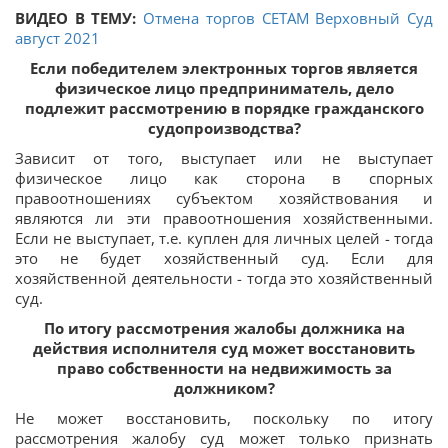
ВИДЕО В ТЕМУ:
Отмена торгов СЕТАМ Верховный Суд
август 2021
Если победителем электронных торгов является
физическое лицо предприниматель, дело
подлежит рассмотрению в порядке гражданского
судопроизводства?
Зависит от того, выступает или не выступает
физическое лицо как сторона в спорных
правоотношениях субъектом хозяйствования и
являются ли эти правоотношения хозяйственными.
Если не выступает, т.е. куплен для личных целей - тогда
это не будет хозяйственный суд. Если для
хозяйственной деятельности - тогда это хозяйственный
суд.
По итогу рассмотрения жалобы должника на
действия исполнителя суд может восстановить
право собственности на недвижимость за
должником?
Не может восстановить, поскольку по итогу
рассмотрения жалобу суд может только признать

▸ REQUIRED ACTION
Look through the entries. Copy out each line with "лицо" in it.

▸ RESPONSE AREA
физическое лицо предприниматель, дело
физическое лицо как сторона в спорных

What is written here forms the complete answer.